Tuesday, January 7, 2014

Sopranos Celebrates Fifteen Years

Could it really be fifteen years ago that we first saw Tony Soprano and Christopher Moltisanti kicking the crap out of a guy with unspeakable violence in that opening episode of HBO's groundbreaking - and rule changing - television drama, The Sopranos.  Alas, it was fifteen years ago this week that David Chase's crime family drama entered our TV-watching consciousness and forever changed the way we think and watch TV. Seriously, would there be a Walter White transforming from a cancer-sufferer and science teacher into meth cook and sinister crime kingpin if we didn't first develop a sympathetic and fascinated ear for the sounds and images of classic anti-hero Tony Soprano bearing his tortured soul to his psychiatrist, Dr. Melfi? Probably not. Or not this soon anyway.
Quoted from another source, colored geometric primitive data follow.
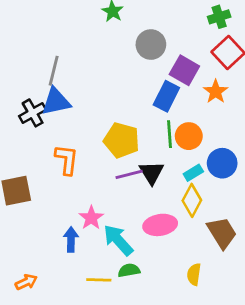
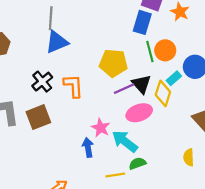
black cross: (33, 113) -> (42, 82), moved
yellow diamond: (192, 200) -> (163, 93), moved
pink ellipse: (160, 225) -> (139, 113), moved

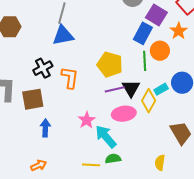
orange circle: (165, 50) -> (160, 51), moved
blue arrow: (88, 147) -> (45, 128), moved

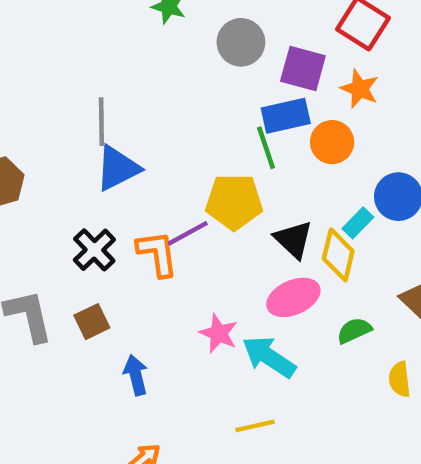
blue rectangle: (143, 33) -> (286, 116), turned 65
green line: (145, 61) -> (266, 148), moved
purple line: (115, 89) -> (188, 233), moved
brown square: (33, 99) -> (92, 322), size x0.7
green semicircle: (113, 159) -> (354, 330), moved

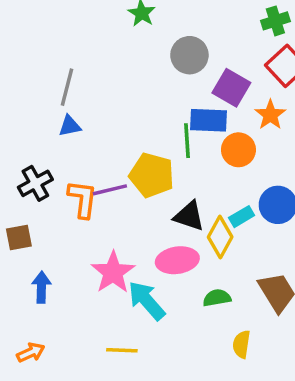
blue triangle: (118, 168) -> (70, 126), size x0.6
black triangle: (293, 239) -> (189, 216), turned -40
pink star: (219, 333) -> (113, 272), size x1.4

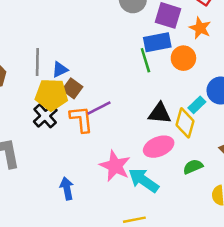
gray line: (67, 87) -> (37, 62), moved
yellow pentagon: (152, 175) -> (52, 95), moved
brown square: (19, 237) -> (72, 88), moved, turned -30

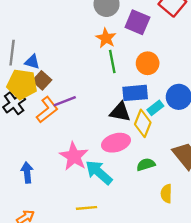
orange star: (200, 28) -> (106, 38), moved
blue rectangle: (157, 42) -> (135, 93), moved
blue triangle: (60, 69) -> (32, 62), turned 35
orange L-shape: (81, 119) -> (47, 110), turned 52

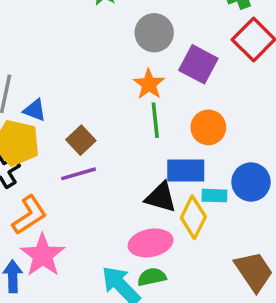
brown square: (42, 80) -> (81, 140), moved
cyan rectangle: (155, 108) -> (214, 196), turned 35
orange L-shape: (47, 110) -> (29, 215), moved
pink star: (74, 156) -> (43, 255), moved
green semicircle: (146, 165) -> (152, 277), moved

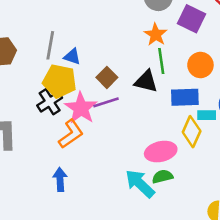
black triangle: (161, 197) -> (146, 81), moved
pink star: (43, 255) -> (81, 108), moved

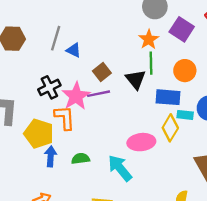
yellow pentagon: (60, 81) -> (39, 134), moved
black triangle: (146, 81) -> (136, 79), turned 30
orange L-shape: (71, 134) -> (65, 118), turned -65
green semicircle: (162, 177) -> (81, 159), moved

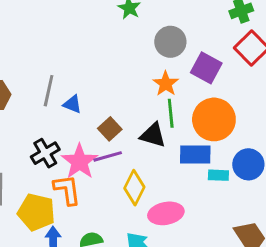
orange circle: (185, 71) -> (214, 119), size x1.5
black triangle: (136, 79) -> (153, 135), turned -30
yellow diamond: (170, 128) -> (134, 188), moved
Not only did David Chase change the genre by pushing the limits, but in working with HBO, he changed the rules and structure for how primetime shows are produced, packaged, and delivered.  The shorter seasonal format, where there were far fewer than the standard 22-27 episodes on network television, and the season began whenever the network was ready. This greater freedom allowed for greater creative control of the writers and an overall better production. In fact, the networks have struggled to catch up to the quality of dramas being produced by cable. And the show catapulted into our consciousness the incredible talent of one James Gandolfini, an incredible character actor who's gone too soon.

Recently, as the show's anniversary approached, there was time for the cast to reflect on the greatness of the show. Like many, I'm sure they had long considered the possibility for a Sopranos movie to give us another taste of that world that had so captivated us. But like the abrupt ending of the show, the death of James Gandolfini put an end to that hope. Thus, fans are left to appreciate the body of work that was left, and to reflect on a truly iconic piece of American culture.